Rights of a Complainant.
    1. file a report with the Office of Public Safety, the Office of Residential Education or the Dean of Campus Life Office, that may be used to file charges against another student or recognized student organization; this report must include the facts of a situation, the person’s name and the date of the incident in question;
    2. be present throughout a review conducted with the respondent in response to the alleged violations reported by the complainant or the College;
    3. to review all incident reports and statements provided to the Review Board;
    4. to introduce documents or additional evidence and present witnesses who were present or that can provide relevant information directly related to the situation in question;
    5. testify without direct contact with the respondent, as long as there is no infringement upon the respondent’s right to question the witness;
    6. ask questions of the respondent(s) through the designated Hearing Officer(s);
    7. to have a support person present;
    8. to ask questions of witnesses present in hearing through the hearing officers;
    9. upon request, the right to notification of the name of each person expected to speak at a Review Board.
    10. to ask questions any person participating in the Review Board through the Review Board members;
    11. to submit an impact statement;
    12. to request a separate waiting area in advance;
    13. to challenge the objectivity or fairness of any of the persons serving on a Review Board.  The decision to uphold the challenge rests with the Chairperson of the Review Board.
    14. to be kept informed about the process;
    15. to be informed of the outcome of any disciplinary action against the respondent at the same time as the respondent;
    16. to appeal an outcome
    17. the right to review the record that exists of a Review Board or conference in accordance with all state laws and the Family Educational Rights and Privacy Act.
    18. the right to request postponement of a Review Board for good cause shown.  In most cases, a postponement will only be granted due to an academic commitment.  The decision to postpone a Review Board rests with the Dean of Campus Life.
    19. In addition to the above, the following rights are also provided to a complainant who is the alleged victim of aggressive or violent behavior (which includes sexual violence):
      1. No Communication Order: A No Communication Order is issued to students to cease further contact or harassment, verbal or otherwise, of individuals involved in a case. A No Communication Order extends to individuals who make contact or harass an individual on behalf of the respondent or complainant. Students violating this order are subject to disciplinary action by the Dean of Campus Life Office; request modification of on-campus living arrangements or academic accommodations; be informed of the outcome of any disciplinary action when there has been unwanted violent or aggressive behavior; ask for use of technology to allow the Review Board to take place without the complainant and respondent present in the same room; and to appeal an outcome.
Rights of the Respondent.
    1. to receive written notice of complaint; right to receive notification of the Community Standards allegedly violated and the date, time, and place of any conference or hearing on the alleged violation.
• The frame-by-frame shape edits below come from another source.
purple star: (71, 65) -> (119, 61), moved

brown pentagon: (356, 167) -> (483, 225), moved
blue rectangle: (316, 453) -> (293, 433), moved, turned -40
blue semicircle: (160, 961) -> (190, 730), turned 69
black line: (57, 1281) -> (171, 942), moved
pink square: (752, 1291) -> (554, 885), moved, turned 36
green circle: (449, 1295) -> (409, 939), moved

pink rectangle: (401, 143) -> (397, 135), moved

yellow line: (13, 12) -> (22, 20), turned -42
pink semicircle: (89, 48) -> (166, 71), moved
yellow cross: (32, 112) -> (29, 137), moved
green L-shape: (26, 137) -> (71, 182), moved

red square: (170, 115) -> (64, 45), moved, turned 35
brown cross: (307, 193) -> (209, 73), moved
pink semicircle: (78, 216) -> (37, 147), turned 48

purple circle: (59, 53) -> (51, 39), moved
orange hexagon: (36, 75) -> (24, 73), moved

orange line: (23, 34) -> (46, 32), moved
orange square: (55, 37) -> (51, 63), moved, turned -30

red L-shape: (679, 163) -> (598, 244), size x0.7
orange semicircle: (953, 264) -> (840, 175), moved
    2. To be present throughout a review conducted with the complainant in response to the alleged violations reported by the complainant or the College;
    3. to review all incident reports and statements provided to the Review Board;
    4. to introduce documents or additional evidence and present witnesses who were present or that can provide relevant information directly related to the situation in question;
    5. testify without direct contact with the complainant, as long as there is no infringement upon the respondent’s right to question the witness;
    6. to ask questions of the complainant through the designated Hearing Officer(s);
    7. to have a support person present;
    8. upon request, the right to notification of the name of each person expected to speak at a Review Board.
    9. to ask questions of any person participating in the Review Board through the Review Board members;
    10. to be present at the Review Board or any other conference on the alleged violation and to make or refrain from making statements;
    11. to submit an impact statement
    12. to request a separate waiting area in advance;
    13. to challenge the objectivity or fairness of any of the persons serving on a Review Board.  The decision to uphold the challenge rests with the Chairperson of the Review Board.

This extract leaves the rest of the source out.